The DeWitt-Wallace Reader’s Digest Fund last week announced that it will commit an additional $28 million to its program to revitalize public school libraries in urban districts, in order to expand the effort to 17 more cities by 1996.
At the same time, the fund announced that, as a part of the expansion of its “Library Power’’ program, it will award a $604,000 grant to the American Library Association to administer the program and a $270,000 grant to the Public Education Fund Network to provide technical assistance to local education funds selected to participate.
To date, DeWitt-Wallace has invested some $12 million in the Library Power program in eight cities.

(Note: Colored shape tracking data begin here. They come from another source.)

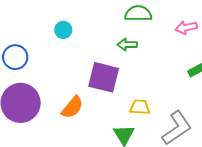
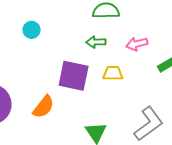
pink arrow: (186, 28) -> (137, 44), moved
yellow trapezoid: (140, 107) -> (113, 73), moved

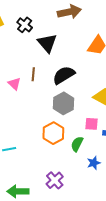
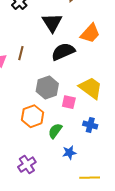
black triangle: (47, 43) -> (52, 23), moved
black semicircle: (64, 75) -> (63, 52), moved
pink square: (91, 124) -> (69, 102), moved

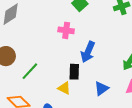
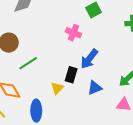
yellow triangle: (64, 88) -> (57, 88), turned 32
blue triangle: (102, 88) -> (95, 88), moved

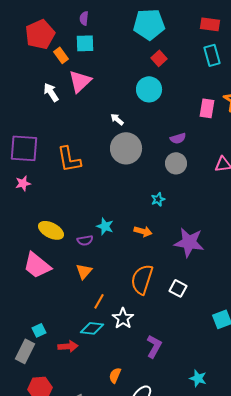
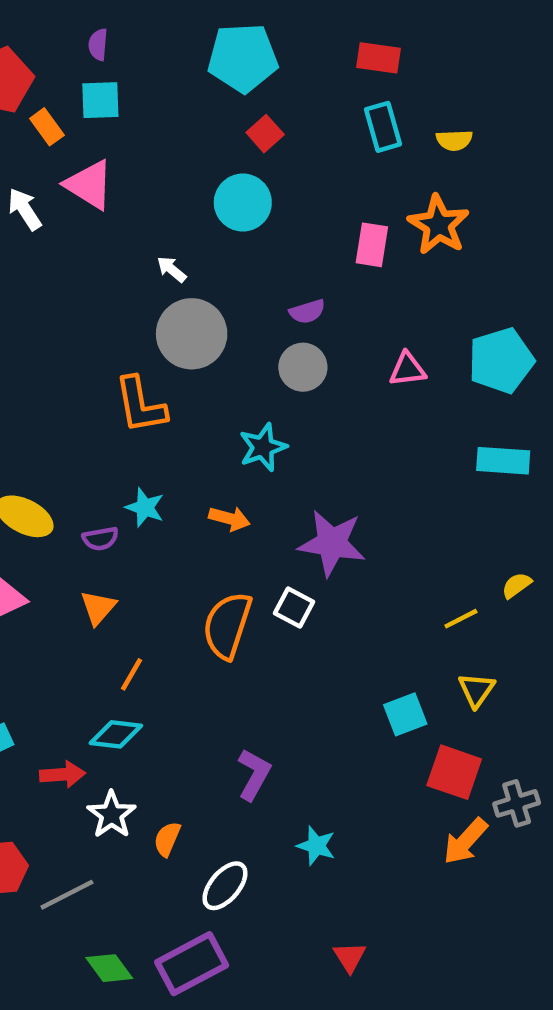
pink triangle: (80, 81) -> (89, 185), turned -45
orange L-shape: (69, 159) -> (140, 405), moved
cyan star: (158, 199) -> (263, 447), size x1.5
white square: (178, 288) -> (294, 608), moved
white star: (123, 318) -> (111, 815), moved
cyan star: (198, 378) -> (316, 846), moved

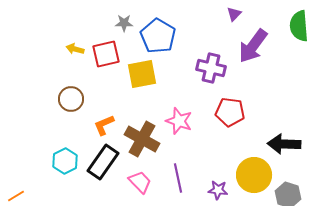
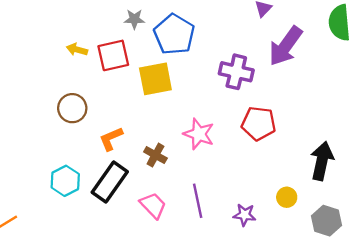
brown cross: (142, 139) -> (155, 155), size x0.6
black arrow: (284, 144) -> (322, 161), turned 100
yellow circle: (254, 175) -> (287, 197), size x0.5

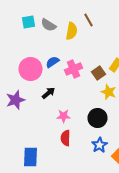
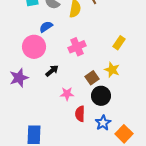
blue semicircle: (52, 62) -> (46, 27), moved
brown square: (98, 73) -> (92, 78), moved
red semicircle: (66, 138) -> (80, 114), moved

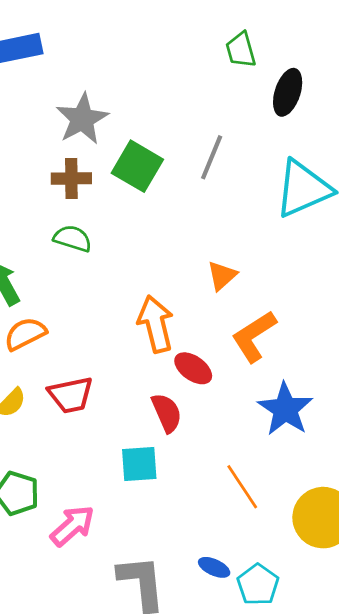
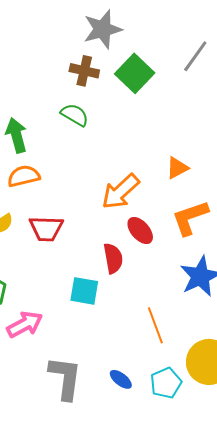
gray line: (212, 157) -> (195, 56), moved
orange arrow: (156, 324) -> (120, 192), turned -132
cyan pentagon: (258, 585) -> (166, 383), moved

Founded in the New York City public schools, the fund first expanded the program last February with a $4.6 million grant to public education funds in Baton Rouge, La.; Providence, R.I.; Rochester, N.Y.; and Tucson, Ariz. (See Education Week, Feb. 19, 1992.)
In July, the fund added three new sites: Paterson, N.J.; Cambridge, Mass.; and Lynn, Mass.
“The assumption on which the program was based has proven to be true: that the library can become an integral part of the teaching and learning activities at the school and that you can get the support at the community and school board level to make it work,’' said Bruce Trachtenberg, a spokesman for the fund.
The original project in New York was aimed at revamping the city’s elementary school libraries after years of neglect wrought by the fiscal crisis of the mid-1970’s. By 1988, fewer than 17 percent of the city’s elementary schools still employed full-time librarians.
At elementary and middle school libraries in the new expansion sites, the grant money will be used to provide professional staff development for librarians, teachers, and administrators and to finance physical-plant renovations.
In addition, the fund will match dollar for dollar any state and local funds allocated for acquiring new books and materials.
Each school that receives funds through the program will be required to commit resources of its own to the endeavor, including hiring a full-time librarian and setting aside a room to be used solely as a library.